Reservoir computing, which is a branch of recurrent neural networks (RNNs), has garnered significant interest in terms of machine-learning applications (Lukoševičius and Jaeger, 2009; Tanaka et al., 2019; Gallicchio and Micheli, 2021). A neural network for reservoir computing consists of three layers: an input layer, a reservoir layer, and an output layer (Jaeger, 2001; Lukoševičius and Jaeger, 2009). In reservoir computing, the input time-series data are transformed into spatio-temporal patterns in the reservoir layer. The responses of individual neurons act as a kernel for these transformed patterns, representing the desired output signal, which is consequently used for time-series prediction and classification (Jaeger, 2001; Gallicchio and Micheli, 2021).
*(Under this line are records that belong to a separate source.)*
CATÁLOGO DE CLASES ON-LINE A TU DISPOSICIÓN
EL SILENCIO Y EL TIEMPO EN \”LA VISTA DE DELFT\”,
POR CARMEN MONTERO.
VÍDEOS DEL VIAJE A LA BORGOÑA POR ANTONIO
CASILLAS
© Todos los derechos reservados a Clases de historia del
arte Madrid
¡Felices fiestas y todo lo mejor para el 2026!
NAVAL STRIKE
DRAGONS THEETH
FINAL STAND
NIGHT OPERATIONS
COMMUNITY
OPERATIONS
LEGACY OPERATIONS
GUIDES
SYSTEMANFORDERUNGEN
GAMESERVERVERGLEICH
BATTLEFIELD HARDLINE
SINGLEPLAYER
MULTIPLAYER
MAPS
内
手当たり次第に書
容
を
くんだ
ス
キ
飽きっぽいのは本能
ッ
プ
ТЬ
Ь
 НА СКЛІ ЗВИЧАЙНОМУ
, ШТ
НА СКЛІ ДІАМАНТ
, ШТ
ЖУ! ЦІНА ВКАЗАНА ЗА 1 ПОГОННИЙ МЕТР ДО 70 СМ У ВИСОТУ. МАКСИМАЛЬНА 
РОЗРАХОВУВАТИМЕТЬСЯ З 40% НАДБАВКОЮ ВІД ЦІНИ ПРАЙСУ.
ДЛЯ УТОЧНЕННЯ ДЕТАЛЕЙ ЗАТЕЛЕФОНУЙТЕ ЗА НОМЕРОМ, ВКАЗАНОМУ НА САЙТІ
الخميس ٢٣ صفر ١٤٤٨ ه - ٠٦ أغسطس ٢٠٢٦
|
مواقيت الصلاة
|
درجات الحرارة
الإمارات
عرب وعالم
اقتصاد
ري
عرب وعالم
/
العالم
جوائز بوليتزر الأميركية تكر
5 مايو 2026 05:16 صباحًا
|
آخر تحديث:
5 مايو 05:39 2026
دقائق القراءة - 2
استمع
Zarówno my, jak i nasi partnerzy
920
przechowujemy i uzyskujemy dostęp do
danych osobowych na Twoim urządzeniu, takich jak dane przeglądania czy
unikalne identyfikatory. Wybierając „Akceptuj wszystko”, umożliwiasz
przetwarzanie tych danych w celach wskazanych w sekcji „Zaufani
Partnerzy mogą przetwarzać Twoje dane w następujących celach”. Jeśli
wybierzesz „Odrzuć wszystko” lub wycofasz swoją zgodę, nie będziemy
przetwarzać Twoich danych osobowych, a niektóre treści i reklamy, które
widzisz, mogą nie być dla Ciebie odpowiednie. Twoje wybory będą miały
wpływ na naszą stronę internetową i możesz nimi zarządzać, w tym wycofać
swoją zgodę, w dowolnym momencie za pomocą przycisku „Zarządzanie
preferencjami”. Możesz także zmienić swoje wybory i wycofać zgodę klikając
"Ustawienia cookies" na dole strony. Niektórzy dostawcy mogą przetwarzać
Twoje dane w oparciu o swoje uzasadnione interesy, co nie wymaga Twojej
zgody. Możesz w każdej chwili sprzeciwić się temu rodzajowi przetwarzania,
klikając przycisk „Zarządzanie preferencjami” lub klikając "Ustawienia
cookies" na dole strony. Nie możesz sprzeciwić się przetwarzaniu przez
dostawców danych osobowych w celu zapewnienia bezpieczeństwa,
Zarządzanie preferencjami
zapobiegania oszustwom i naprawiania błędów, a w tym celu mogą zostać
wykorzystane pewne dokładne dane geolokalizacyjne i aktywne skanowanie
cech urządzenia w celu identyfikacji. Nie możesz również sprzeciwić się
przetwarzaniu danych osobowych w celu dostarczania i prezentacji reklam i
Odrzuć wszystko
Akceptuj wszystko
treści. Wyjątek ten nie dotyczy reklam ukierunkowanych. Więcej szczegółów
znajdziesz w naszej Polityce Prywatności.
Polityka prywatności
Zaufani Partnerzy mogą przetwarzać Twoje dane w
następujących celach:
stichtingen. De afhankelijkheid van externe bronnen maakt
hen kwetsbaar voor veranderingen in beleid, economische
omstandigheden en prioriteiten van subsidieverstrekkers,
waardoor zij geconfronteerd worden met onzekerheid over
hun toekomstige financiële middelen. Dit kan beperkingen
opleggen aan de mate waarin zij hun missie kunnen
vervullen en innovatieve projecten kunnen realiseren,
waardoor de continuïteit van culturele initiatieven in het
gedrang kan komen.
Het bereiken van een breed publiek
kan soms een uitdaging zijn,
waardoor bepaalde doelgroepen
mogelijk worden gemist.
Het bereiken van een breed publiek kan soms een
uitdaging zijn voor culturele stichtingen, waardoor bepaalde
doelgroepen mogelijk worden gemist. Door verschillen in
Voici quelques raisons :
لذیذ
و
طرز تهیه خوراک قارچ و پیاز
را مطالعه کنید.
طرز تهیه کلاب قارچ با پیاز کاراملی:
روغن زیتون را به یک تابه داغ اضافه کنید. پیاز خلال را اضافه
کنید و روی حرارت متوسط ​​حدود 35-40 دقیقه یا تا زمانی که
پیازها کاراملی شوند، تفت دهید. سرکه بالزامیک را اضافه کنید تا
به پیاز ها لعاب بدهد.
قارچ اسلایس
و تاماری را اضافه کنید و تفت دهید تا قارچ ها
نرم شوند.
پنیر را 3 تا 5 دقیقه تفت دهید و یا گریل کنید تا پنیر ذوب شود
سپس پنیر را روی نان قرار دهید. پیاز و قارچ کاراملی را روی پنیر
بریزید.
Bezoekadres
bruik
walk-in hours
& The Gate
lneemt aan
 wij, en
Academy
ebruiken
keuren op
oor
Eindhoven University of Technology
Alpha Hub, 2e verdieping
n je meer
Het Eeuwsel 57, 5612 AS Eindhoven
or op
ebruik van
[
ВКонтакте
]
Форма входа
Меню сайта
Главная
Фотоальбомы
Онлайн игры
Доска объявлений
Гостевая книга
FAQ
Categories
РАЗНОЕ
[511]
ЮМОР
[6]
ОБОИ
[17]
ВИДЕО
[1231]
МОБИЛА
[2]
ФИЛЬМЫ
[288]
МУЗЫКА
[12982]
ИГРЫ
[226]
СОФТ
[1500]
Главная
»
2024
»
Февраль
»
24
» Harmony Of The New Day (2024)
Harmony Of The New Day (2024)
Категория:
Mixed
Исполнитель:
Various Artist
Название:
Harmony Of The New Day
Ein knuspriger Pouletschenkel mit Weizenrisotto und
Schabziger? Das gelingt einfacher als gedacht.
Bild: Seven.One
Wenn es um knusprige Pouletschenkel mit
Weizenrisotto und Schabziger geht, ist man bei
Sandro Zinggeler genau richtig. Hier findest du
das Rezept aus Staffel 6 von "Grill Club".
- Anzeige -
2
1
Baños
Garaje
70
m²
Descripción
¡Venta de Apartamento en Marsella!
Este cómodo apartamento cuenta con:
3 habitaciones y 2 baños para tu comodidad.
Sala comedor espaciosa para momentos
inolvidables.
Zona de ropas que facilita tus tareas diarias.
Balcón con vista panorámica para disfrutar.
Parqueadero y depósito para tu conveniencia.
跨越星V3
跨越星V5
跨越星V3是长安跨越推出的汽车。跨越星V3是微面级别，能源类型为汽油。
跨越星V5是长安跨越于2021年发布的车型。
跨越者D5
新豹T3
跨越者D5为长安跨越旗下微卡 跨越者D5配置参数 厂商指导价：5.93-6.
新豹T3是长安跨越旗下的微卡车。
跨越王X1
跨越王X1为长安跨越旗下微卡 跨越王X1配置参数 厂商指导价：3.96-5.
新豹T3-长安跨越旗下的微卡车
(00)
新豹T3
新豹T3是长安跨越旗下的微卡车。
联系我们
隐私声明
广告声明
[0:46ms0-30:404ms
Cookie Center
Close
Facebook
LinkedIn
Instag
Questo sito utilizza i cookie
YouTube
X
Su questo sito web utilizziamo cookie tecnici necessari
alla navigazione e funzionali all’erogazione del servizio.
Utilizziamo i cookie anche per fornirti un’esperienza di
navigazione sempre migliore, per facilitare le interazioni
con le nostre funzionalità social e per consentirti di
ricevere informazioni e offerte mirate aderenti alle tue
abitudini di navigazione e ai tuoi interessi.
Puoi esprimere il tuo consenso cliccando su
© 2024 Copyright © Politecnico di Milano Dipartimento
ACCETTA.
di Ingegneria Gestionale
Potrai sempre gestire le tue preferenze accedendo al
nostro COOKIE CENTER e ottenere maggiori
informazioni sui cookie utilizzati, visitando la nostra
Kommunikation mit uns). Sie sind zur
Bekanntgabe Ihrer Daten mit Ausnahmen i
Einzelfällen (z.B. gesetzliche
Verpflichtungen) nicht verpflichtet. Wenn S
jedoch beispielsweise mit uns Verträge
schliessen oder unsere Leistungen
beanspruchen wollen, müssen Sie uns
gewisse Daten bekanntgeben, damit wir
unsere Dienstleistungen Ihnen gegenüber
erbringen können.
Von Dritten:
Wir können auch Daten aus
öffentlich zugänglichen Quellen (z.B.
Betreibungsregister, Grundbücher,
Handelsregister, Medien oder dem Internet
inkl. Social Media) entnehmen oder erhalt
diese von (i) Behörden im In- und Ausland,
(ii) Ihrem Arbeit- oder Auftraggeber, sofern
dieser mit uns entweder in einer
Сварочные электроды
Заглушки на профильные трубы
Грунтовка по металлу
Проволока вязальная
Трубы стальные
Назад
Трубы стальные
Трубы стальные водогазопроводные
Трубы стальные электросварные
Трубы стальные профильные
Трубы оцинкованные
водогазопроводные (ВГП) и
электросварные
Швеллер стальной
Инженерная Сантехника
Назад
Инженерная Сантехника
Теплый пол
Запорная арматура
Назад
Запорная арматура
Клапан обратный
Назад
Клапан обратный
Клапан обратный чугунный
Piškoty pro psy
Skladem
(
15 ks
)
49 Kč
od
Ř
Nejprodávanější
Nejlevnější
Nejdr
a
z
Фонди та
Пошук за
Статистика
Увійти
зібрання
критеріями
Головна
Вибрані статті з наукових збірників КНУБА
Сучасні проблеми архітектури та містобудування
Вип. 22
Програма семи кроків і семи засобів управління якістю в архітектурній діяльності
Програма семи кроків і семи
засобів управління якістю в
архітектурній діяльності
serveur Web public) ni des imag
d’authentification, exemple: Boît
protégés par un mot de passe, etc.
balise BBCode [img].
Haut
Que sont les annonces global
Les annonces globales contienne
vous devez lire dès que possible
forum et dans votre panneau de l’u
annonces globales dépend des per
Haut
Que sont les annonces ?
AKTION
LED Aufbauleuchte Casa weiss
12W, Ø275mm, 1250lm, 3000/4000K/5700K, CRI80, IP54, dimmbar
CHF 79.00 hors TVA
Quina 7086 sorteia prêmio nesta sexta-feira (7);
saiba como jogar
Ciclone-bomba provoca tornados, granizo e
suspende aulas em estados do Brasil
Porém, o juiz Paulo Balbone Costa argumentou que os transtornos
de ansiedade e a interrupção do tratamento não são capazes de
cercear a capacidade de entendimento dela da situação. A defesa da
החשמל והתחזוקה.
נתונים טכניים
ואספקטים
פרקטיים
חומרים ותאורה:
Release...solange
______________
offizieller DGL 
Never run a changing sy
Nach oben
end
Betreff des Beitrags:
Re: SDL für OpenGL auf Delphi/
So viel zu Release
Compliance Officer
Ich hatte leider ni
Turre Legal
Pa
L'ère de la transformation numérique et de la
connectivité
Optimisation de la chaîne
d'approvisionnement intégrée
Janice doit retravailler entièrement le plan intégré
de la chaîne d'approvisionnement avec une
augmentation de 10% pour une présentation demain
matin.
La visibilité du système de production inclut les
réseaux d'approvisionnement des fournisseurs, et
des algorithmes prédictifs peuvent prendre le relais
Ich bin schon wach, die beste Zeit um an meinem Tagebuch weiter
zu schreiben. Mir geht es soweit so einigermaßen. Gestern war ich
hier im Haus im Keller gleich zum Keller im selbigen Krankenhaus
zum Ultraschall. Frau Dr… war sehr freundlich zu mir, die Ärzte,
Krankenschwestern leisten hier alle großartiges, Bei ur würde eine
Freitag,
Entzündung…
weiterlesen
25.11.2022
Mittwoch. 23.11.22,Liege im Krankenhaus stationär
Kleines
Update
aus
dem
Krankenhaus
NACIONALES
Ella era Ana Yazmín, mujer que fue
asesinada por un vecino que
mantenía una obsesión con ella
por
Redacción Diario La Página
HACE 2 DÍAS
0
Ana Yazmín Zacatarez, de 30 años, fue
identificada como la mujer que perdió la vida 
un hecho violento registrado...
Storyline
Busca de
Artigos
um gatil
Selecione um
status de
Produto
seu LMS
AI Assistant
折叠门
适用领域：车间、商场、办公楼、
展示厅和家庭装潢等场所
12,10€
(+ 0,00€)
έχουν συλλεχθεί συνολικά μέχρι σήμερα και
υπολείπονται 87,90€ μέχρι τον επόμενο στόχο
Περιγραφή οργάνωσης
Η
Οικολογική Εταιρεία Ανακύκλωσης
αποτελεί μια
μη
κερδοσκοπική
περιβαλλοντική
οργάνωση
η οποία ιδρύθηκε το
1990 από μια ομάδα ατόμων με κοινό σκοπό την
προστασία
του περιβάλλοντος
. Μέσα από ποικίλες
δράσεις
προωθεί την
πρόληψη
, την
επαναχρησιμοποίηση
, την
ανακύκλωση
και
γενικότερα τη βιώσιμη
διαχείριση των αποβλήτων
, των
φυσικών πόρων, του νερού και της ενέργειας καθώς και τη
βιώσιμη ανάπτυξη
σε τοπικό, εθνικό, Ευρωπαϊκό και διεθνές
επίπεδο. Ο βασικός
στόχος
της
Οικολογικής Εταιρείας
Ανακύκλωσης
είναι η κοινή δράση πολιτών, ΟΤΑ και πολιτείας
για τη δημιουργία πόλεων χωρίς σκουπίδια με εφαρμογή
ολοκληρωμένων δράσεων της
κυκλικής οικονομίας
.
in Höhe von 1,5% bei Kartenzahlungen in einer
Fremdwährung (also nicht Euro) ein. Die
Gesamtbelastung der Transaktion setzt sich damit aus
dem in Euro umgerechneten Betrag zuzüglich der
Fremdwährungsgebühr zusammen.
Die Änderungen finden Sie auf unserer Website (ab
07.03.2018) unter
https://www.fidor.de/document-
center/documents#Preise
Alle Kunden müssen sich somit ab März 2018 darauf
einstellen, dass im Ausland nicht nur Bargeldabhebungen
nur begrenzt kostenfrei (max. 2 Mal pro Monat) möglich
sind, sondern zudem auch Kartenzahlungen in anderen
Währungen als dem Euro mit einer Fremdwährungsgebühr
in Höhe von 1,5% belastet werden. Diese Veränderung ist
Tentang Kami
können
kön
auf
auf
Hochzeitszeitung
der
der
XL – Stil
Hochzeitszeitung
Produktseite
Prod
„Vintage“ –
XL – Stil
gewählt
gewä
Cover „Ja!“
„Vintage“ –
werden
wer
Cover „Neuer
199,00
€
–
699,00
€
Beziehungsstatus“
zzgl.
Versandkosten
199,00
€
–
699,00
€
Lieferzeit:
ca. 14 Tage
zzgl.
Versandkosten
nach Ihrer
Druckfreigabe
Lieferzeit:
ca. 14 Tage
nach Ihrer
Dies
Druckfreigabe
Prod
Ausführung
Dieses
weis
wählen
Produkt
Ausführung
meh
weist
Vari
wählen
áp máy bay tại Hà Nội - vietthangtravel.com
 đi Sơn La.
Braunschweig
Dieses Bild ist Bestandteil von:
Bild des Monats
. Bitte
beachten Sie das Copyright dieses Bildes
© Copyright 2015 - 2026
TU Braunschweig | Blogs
The echo state network (ESN), which is a representative model in reservoir computing, operates based on the response of the firing rate (Jaeger, 2007). In an ESN, as depicted in Figure 1, the synaptic connections of the reservoir weights are fixed, and only the synaptic connections of the output weight matrix are adjusted in the learning process (Tanaka et al., 2019). This architecture differs from that of other RNNs, wherein all synaptic connections within the network undergo updates during learning (Williams and Zipser, 1989). Thus, ESNs are more learning efficient (Werbos, 1990) than the widely utilized long-short-term memory model, despite exhibiting lower accuracy (Salehinejad et al., 2017; Gallicchio et al., 2018). Such efficient learning architectures may offer the potential for applications in areas that are characterized by resource-limited hardware, such as edge devices (Tanaka et al., 2019; Sakemi et al., 2024).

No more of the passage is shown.